Mass Murder

Mass murder as defined by the Cambridge Dictionary is the killing a lot of people. It usually will take place at a single location all at once or within a short period of time. The murders can be perpetrated by one person or a group of people or organization. The term mass murder is also used to describe the extermination of entire communities or groups of people based on their religion or ethnic background. Many refer to that type of extermination as genocide or a crime against humanity.

There is also a concept of mass murder called state-sponsored mass murder. That is referred to as the indiscriminate, premeditated and intentional killing of large numbers of people at the hand of members or agents of the government. This can include throwing a grenade into a prison cell or shooting of unarmed protesters.

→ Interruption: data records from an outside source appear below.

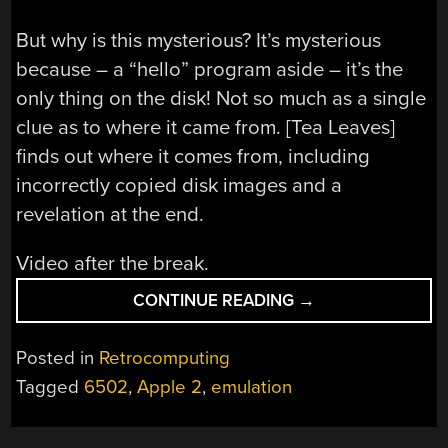
But why is this mysterious? It’s mysterious
because – a “hello” program aside – it’s the
only thing on the disk! Not so much as a single
clue as to where it came from. [Tea Leaves]
finds out where it comes from, including
incorrectly copied disk images and a
revelation at the end.
Video after the break.
“A
CONTINUE READING
→
MYSTERIOUS
6502
Posted in
Retrocomputing
APPLE
Tagged
6502
,
Apple 2
,
emulation
2
SIMULATOR”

Genocide is the most prevalent form of government-sponsored mass murder, where the systematic killing and destruction is of a national, religious or ethnic group. At the end of the 20th century the world witnessed the Srebrenica genocide and the Rwandan genocide. The killing of a political group in a country is also a form of mass murder and is referred to as political mass murder. The careful and calculated murder of prisoners or captives during a time of war by military forces is known as deliberate massacre. These types of murders have been committed extensively all through the 1900s by Nazis, the Soviet Union and the Japanese empire during World War II. In 1940 the world witnessed the massacre of Polish citizens in the Katyn Forest, the mass murder of political prisoners and the mass killing of Soviet Jews at Babi Yar.

Mass murder is not limited to the murder of people not known by the murderer, but many times includes killers of co-workers, co-students and even family and friends. There are many motives for committing mass murder, but one of the most common motives is the desire for fame and attention. America is no stranger to mass murderers, but some of the best known include Dylan Klebold, Richard Speck, Eric Harris, Charles Whitman, and Perry Smith.

When workers attack their co-workers, usually at the place of work, they are referred to as disgruntled workers. In reality they are no longer workers at the company, but ex-workers, since they have usually been removed from their job. They feel an urge to take revenge on the company, so they return to the place of work with guns and ammunition and shoot at their former colleagues. During the 1980s, in separate occurrences, two postal employees who had been fired came back and carried out massacres of their former co-workers. Since then the phrase "going postal" has become synonymous with acts perpetrated by disgruntled employees.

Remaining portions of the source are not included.